Fece una lunga pausa, sentivo che per lui era difficile continuare.
Si inginocchiò barcollante e mi prese il viso tra le mani.
- Avrei voluto tanto crescerti, bambina mia, ma capii che non era possibile farlo senza metterti in pericolo. Così per mesi studiai dei dossier di persone che cercavano un bambino da adottare e quando trovai i Ford, capii che erano perfetti per essere i tuoi genitori. Non solo perché sembravano delle brave persone, ma anche perché si erano appena trasferiti ad Oldwood...
- Non capisco cosa c'entra...
Sembrava che ogni secondo passasse, per lui diventava sempre più difficoltoso esprimersi. Si allontanò da me e si avvicinò nuovamente alla finestra e guardò all'esterno, come se qualcuno potesse suggerigli le risposte da qualche parte nel bosco.
- Non sapevamo cosa saresti diventata, ma se avessi preso da me il branco ti avrebbe accolto con sé!
- No-, dissi più a me stessa che a lui.
- No-, ripetei incalzante, - stai mentendo!-.
- Roxanne...
- Io non sono un licantropo, sono umana! Non mi sono mai trasformata!-. Stavo praticamente gridando.
- Quando Roman ti ha definito un unicum, intendeva dire che tu sei l'unica della tua specie. Sei un ibrido.
- Quindi non solo sono figlia di due genitori con una famiglia da rinchiudere in un manicomio e buttare via la chiave, ma adesso dovrei essere l'incrocio tra due razze?! Questo non lo accetto!-. Mi alzai in piedi, presi la mia borsa e marciai fino all'ingresso.
- Roxanne, lo so che è difficile da credere, ma ormai dovresti sapere che non tutto ciò che è impossibile da comprendere non è reale...
Mi voltai verso di lui arrabbiata.
- Lascia che concluda il racconto e poi potrai benissimo andartene e decidere di non volermi vedere mai più.
Roteai gli occhi in segno di rassegnazione e mi sedetti nuovamente sulla poltrona. Presi l'attizzatoio e disposi la brace in modo tale che fiammeggiasse, poi riposi lo strumento al suo posto e mi lasciai sprofondare nel divano inerme.
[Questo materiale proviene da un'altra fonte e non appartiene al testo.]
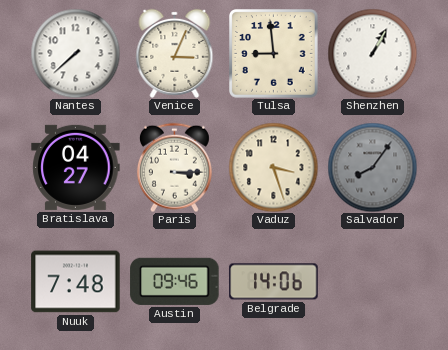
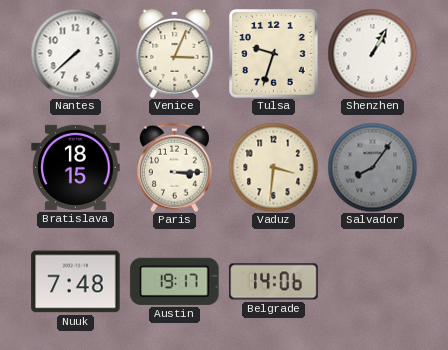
Tulsa: 8:59 -> 9:33
Bratislava: 04:27 -> 18:15
Vaduz: 3:27 -> 3:31
Austin: 09:46 -> 19:17
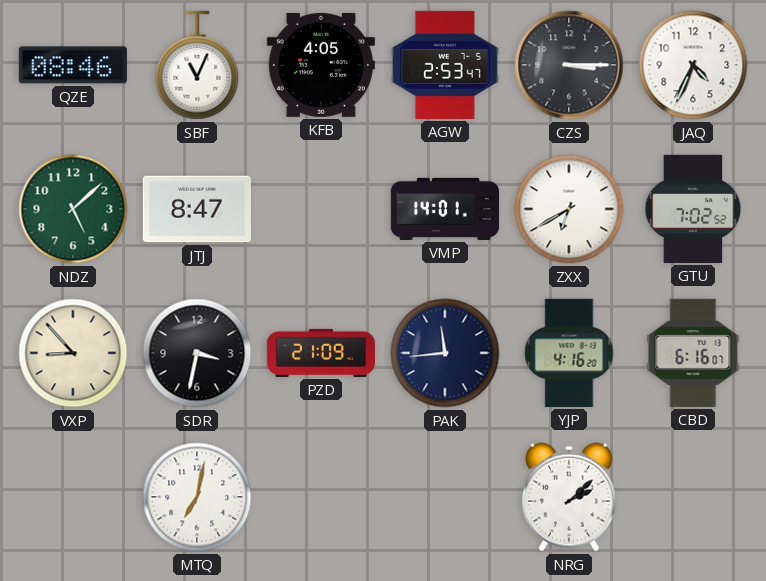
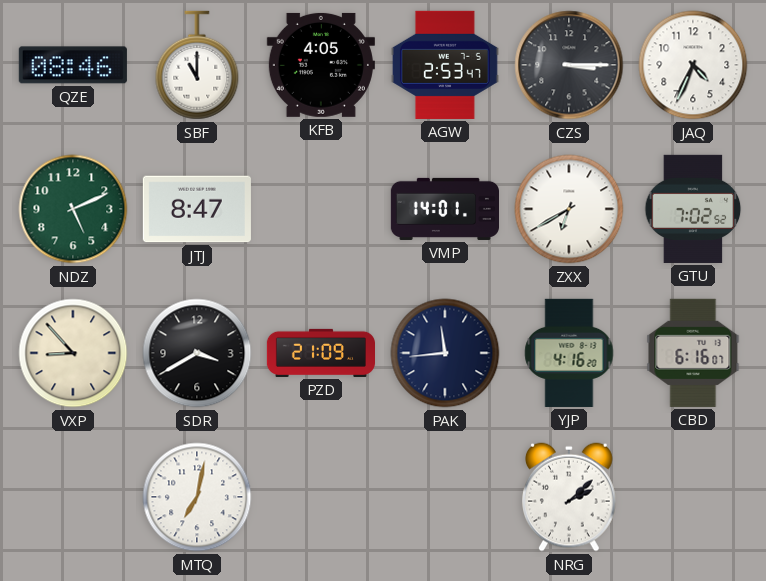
SBF: 11:04 -> 11:00
NDZ: 5:08 -> 5:11
SDR: 3:32 -> 3:40
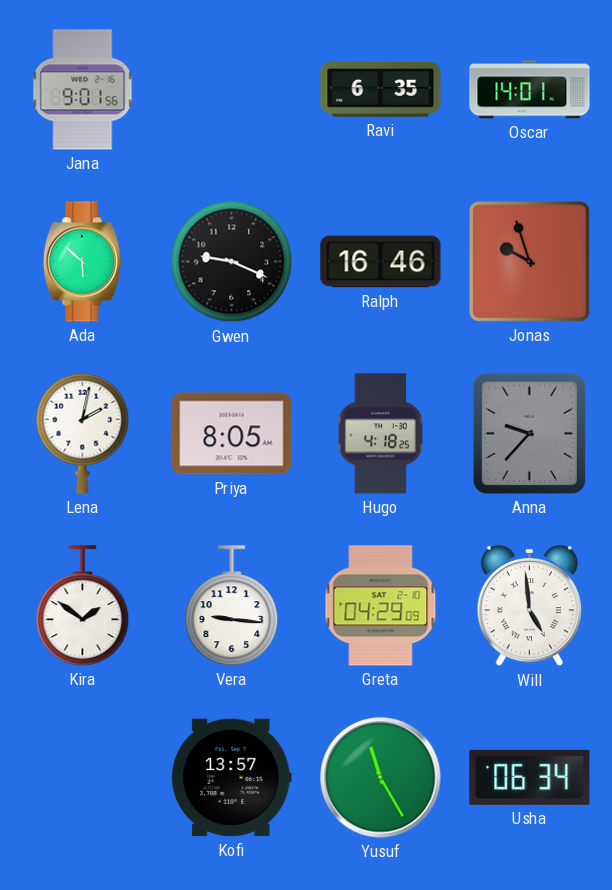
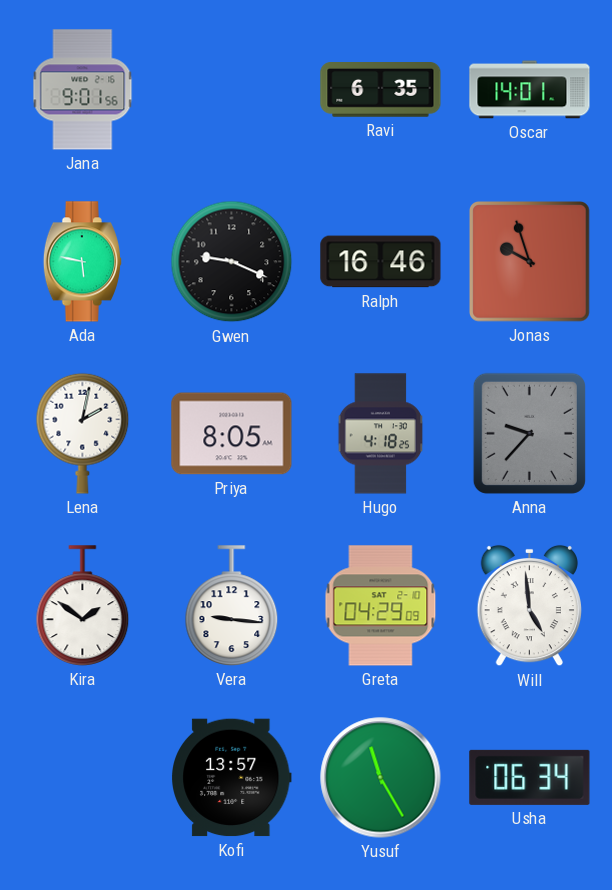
Ada: 5:52 -> 5:47
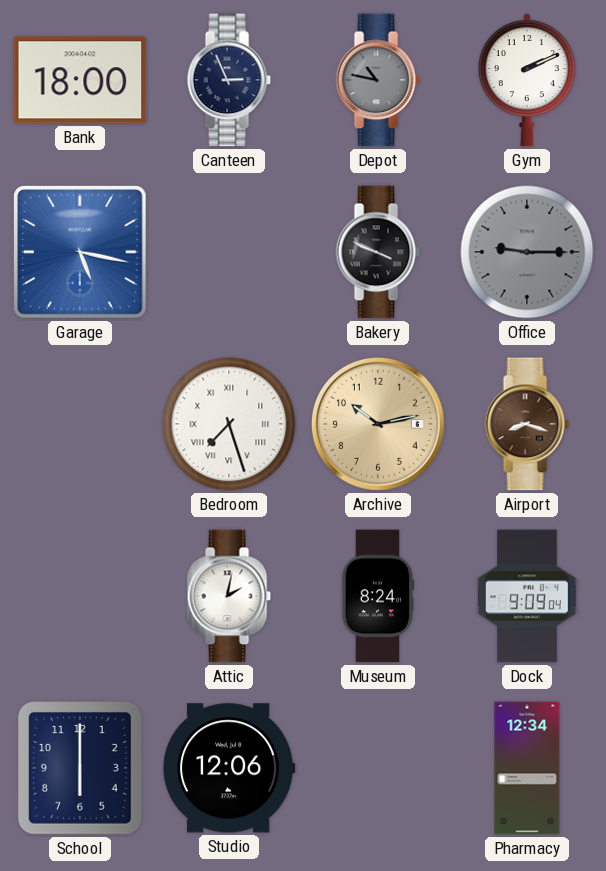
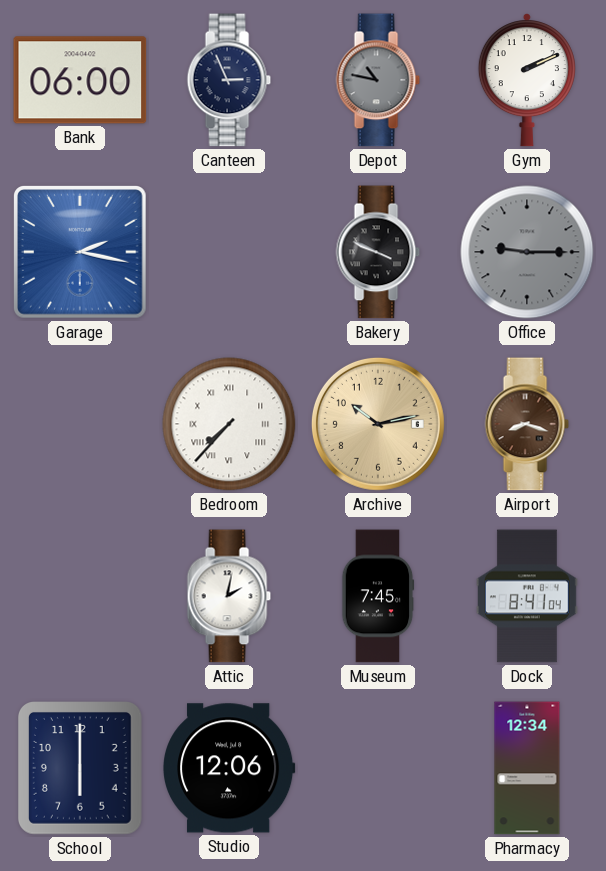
Bank: 18:00 -> 06:00
Garage: 5:17 -> 2:17
Bedroom: 7:27 -> 7:37
Museum: 8:24 -> 7:45
Dock: 9:09 -> 8:41
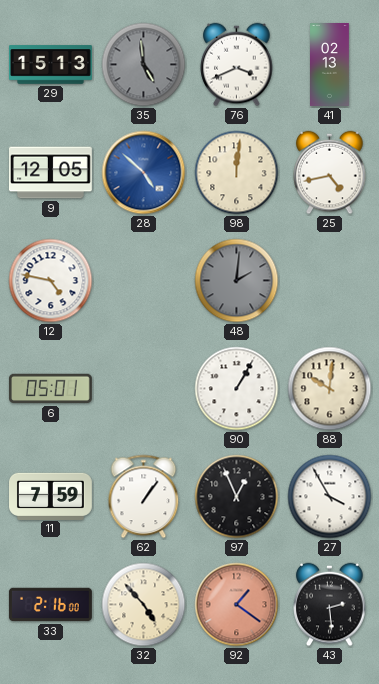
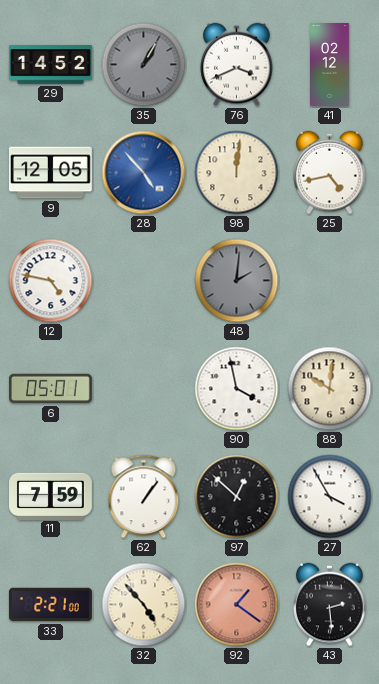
29: 15:13 -> 14:52
35: 4:59 -> 1:05
41: 02:13 -> 02:12
28: 4:52 -> 4:53
90: 1:05 -> 3:58
97: 12:56 -> 12:52
33: 2:16 -> 2:21
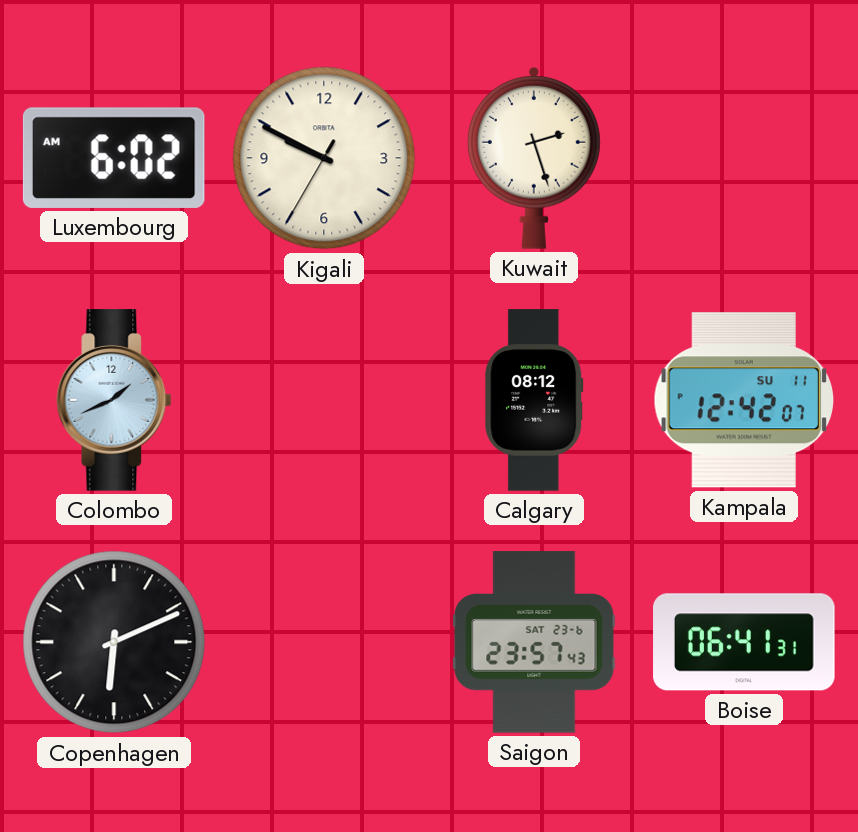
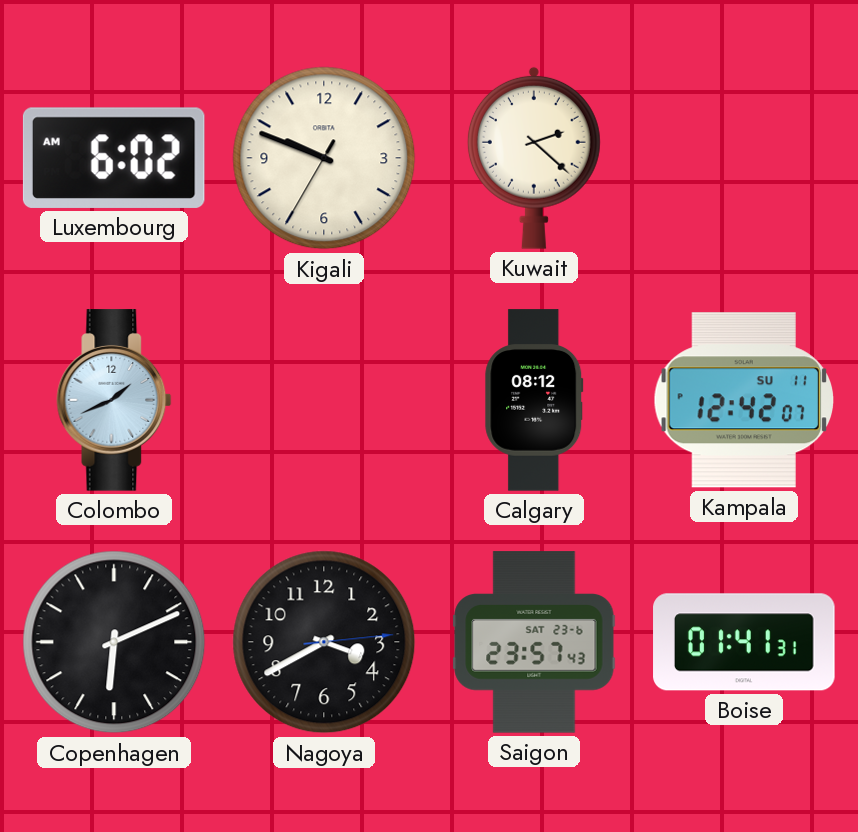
Kigali: 9:49 -> 9:48
Kuwait: 2:27 -> 2:22
Nagoya: none -> 3:40
Boise: 06:41 -> 01:41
- Molti credono che i cacciatori siano umani, ma non è così!-. Sembrava che lo scienziato in lui fosse riemerso.
- Fin dall'antichità le specie si sono evolute per adattarsi e sopravvivire. Con la scoperta del sovrannaturale, l'uomo, ha creduto di essere stato spodestato dalla cima della catena alimentare, ma l'uomo riesce a far tremare anche la creatura più oscura con il loro odio verso la vita e il proprio pianeta. Così con il moltiplicarsi delle creature della notte, hanno cominciato ad evolversi in super predatori e inizialmente controllavano e gestivano il nostro proliferare, finché con il susseguirsi delle generazioni, l'interesse per la nostra eliminazione totale si è intensificato. Tu sei il frutto di queste due specie in continua lotta per la sopravvivenza. Il motivo per cui Roman ti vuole è che tu sei il nuovo super predatore! Non so come sia stato possibile, ma il tuo Dna è riuscito a sintetizzare entrambi i geni
Tu sei l'unica che ha in sé entrambe le potenzialità delle due specie. Roxanne, sei una Predatrice!-.